> _THE TASK_:
Output each entry in full so that the result matches the data exactly.
*** Opening of TASK DATA ***
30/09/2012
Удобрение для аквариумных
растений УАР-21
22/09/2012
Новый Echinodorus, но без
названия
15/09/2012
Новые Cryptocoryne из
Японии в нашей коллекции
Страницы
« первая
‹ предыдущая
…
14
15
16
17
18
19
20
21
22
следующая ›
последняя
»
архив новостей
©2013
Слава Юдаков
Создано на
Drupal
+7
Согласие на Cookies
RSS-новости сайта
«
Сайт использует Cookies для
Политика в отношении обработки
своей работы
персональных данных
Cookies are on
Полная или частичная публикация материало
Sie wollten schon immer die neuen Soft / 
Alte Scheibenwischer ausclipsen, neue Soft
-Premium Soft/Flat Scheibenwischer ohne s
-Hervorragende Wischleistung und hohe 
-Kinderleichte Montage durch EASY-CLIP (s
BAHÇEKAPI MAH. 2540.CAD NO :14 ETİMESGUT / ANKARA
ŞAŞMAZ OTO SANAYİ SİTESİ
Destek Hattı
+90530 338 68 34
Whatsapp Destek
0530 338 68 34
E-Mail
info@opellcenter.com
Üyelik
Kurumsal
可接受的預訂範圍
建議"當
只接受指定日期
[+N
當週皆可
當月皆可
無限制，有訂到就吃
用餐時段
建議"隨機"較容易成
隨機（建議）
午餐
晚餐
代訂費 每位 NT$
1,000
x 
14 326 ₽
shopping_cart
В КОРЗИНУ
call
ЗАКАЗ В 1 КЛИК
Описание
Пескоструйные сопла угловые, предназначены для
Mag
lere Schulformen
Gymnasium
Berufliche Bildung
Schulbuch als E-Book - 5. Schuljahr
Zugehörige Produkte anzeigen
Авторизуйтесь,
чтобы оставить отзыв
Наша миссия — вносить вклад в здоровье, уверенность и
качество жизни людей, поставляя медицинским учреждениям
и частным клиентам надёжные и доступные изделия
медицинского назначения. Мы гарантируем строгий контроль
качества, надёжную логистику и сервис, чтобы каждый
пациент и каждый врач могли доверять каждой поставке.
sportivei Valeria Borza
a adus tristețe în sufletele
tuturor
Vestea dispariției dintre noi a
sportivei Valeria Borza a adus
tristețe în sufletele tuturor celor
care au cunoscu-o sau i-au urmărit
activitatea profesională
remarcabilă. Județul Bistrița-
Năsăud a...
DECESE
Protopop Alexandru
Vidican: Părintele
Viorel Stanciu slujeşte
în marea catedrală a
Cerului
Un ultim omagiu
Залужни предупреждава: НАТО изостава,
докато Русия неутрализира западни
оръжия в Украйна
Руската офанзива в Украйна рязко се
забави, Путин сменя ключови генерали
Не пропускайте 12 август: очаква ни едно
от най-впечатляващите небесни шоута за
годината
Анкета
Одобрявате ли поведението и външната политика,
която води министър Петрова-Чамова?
*** Close of TASK DATA ***
> _EXERCISE RESULT_:
30/09/2012
Удобрение для аквариумных
растений УАР-21
22/09/2012
Новый Echinodorus, но без
названия
15/09/2012
Новые Cryptocoryne из
Японии в нашей коллекции
Страницы
« первая
‹ предыдущая
…
14
15
16
17
18
19
20
21
22
следующая ›
последняя
»
архив новостей
©2013
Слава Юдаков
Создано на
Drupal
+7
Согласие на Cookies
RSS-новости сайта
«
Сайт использует Cookies для
Политика в отношении обработки
своей работы
персональных данных
Cookies are on
Полная или частичная публикация материало
Sie wollten schon immer die neuen Soft / 
Alte Scheibenwischer ausclipsen, neue Soft
-Premium Soft/Flat Scheibenwischer ohne s
-Hervorragende Wischleistung und hohe 
-Kinderleichte Montage durch EASY-CLIP (s
BAHÇEKAPI MAH. 2540.CAD NO :14 ETİMESGUT / ANKARA
ŞAŞMAZ OTO SANAYİ SİTESİ
Destek Hattı
+90530 338 68 34
Whatsapp Destek
0530 338 68 34
E-Mail
info@opellcenter.com
Üyelik
Kurumsal
可接受的預訂範圍
建議"當
只接受指定日期
[+N
當週皆可
當月皆可
無限制，有訂到就吃
用餐時段
建議"隨機"較容易成
隨機（建議）
午餐
晚餐
代訂費 每位 NT$
1,000
x 
14 326 ₽
shopping_cart
В КОРЗИНУ
call
ЗАКАЗ В 1 КЛИК
Описание
Пескоструйные сопла угловые, предназначены для
Mag
lere Schulformen
Gymnasium
Berufliche Bildung
Schulbuch als E-Book - 5. Schuljahr
Zugehörige Produkte anzeigen
Авторизуйтесь,
чтобы оставить отзыв
Наша миссия — вносить вклад в здоровье, уверенность и
качество жизни людей, поставляя медицинским учреждениям
и частным клиентам надёжные и доступные изделия
медицинского назначения. Мы гарантируем строгий контроль
качества, надёжную логистику и сервис, чтобы каждый
пациент и каждый врач могли доверять каждой поставке.
sportivei Valeria Borza
a adus tristețe în sufletele
tuturor
Vestea dispariției dintre noi a
sportivei Valeria Borza a adus
tristețe în sufletele tuturor celor
care au cunoscu-o sau i-au urmărit
activitatea profesională
remarcabilă. Județul Bistrița-
Năsăud a...
DECESE
Protopop Alexandru
Vidican: Părintele
Viorel Stanciu slujeşte
în marea catedrală a
Cerului
Un ultim omagiu
Залужни предупреждава: НАТО изостава,
докато Русия неутрализира западни
оръжия в Украйна
Руската офанзива в Украйна рязко се
забави, Путин сменя ключови генерали
Не пропускайте 12 август: очаква ни едно
от най-впечатляващите небесни шоута за
годината
Анкета
Одобрявате ли поведението и външната политика,
която води министър Петрова-Чамова?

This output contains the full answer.